Pavel, scenting danger, tried to silence him. "Right, shut your trap, you! Leave the woman and go tap some wheels! Get going! And not another sound from your whistle."

But the other man, on whom it was dawning more and more clearly that this soldier who had given him such a fright was on shaky ground himself, exploded, "What's that? Wheels? Just who do you think you are? You wait. We're going to find out what regiment you've deserted from! Hold him, Vassilich! I'm going to call the patrol! They're here, somewhere, near the station."

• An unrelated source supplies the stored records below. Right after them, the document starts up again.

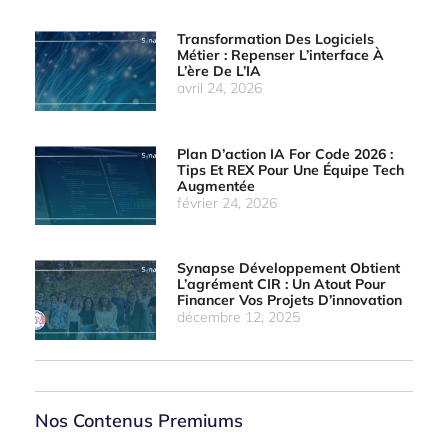
Transformation Des Logiciels
Métier : Repenser L’interface À
L’ère De L’IA
avril 24, 2026
Plan D’action IA For Code 2026 :
Tips Et REX Pour Une Équipe Tech
Augmentée
février 24, 2026
Synapse Développement Obtient
L’agrément CIR : Un Atout Pour
Financer Vos Projets D’innovation
décembre 12, 2025
Nos Contenus Premiums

Pavel threw off the sweeper as he tried to seize him, turned and saw the man was not lying: an officer and two soldiers were making their way along the track. He struck out to stop the two men shouting. One fist impacted against a clammy, slippery mouth, the other hand hit a chin. But the yelling continued, only in shriller tones. And the fingers twisted, clutching at his tunic. He struck again. The lamp fell, rolled along the ground, lit up by itself, and its beam cut across the wheels of a train that was just moving off. In the distance the two soldiers of the patrol began to run, the officer quickened his pace.

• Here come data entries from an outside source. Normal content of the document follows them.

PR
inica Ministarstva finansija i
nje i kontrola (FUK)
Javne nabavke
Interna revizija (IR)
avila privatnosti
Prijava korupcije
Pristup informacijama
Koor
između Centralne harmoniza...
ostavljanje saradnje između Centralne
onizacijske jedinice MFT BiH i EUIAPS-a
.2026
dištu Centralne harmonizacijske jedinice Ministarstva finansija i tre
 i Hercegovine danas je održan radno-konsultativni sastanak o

It was the young woman who dragged him away from this fruitless brawl. Rooted to the spot close to the wall, she suddenly seemed to come to her senses and sped like an arrow toward the train that was moving forward with somnambulistic slowness. Pavel grabbed his pack and followed her, wiping his bloodstained hand on his trousers.

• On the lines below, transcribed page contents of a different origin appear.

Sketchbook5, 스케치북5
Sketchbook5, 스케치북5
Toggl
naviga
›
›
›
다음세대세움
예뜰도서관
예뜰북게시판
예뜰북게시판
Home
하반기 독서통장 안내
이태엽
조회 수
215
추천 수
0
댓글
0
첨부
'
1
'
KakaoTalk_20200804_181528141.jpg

They climbed onto the platform of a freight car, jumped down onto the track on the other side, rolled under another train, and seeing that the soldiers had run around it right at the far end, dove under again, ran the length of the train and crawled between the wheels once more. The whistle blasts of the patrol guided them, now far off, now deafening, separated from them by a single line of freight cars. And their eyes had time to take in the calm of a workman, quietly smoking, sitting on a pile of ties, and the enamel plaque (with an improbable destination) on an old freight car on a siding, and even the inside of the compartments (children, tea, a woman making up the bed) in a passenger train that came hurtling past at high speed and saved them, separating them from their pursuers. They raced forward, drawn along by the draft of its passing, and found themselves once more between the express train and a freight train that was hardly moving at all, as if it could not make up its mind to leave. They saw the opening of a sliding door, for the first time exchanged a look of complicity, and climbed in. Pavel closed the door, found the young woman's arm in the darkness. They remained there without moving, listening behind the thin wooden partition to the coming and going of footsteps, shouts, whistle blasts. Footfalls came closer, walking beside the train, which was still sliding along with agonizing slowness, and a voice addressing someone on the other side of the track shouted, "Hey, they must be somewhere. I saw them! Tell him to bring his dog!" Their eyes were already accustomed to the darkness. They stared at one another fixedly, both sensing that each one's danger, so unique, so linked to each one's past, was now merged with the danger the other was escaping. That their lives were merging. In the distance an angry voice rang out, an order, then there was some barking. And it was at that moment that a shudder ran through the train and Pavel sensed in his own body, at the same moment as in the woman's, an involuntary straining of every muscle in the infantile desire to help the train move off. Its speed accelerated very little but after a dozen clanks of the wheels the noise changed, became more resonant, more vibrant. The train began crossing a bridge and moved faster and faster.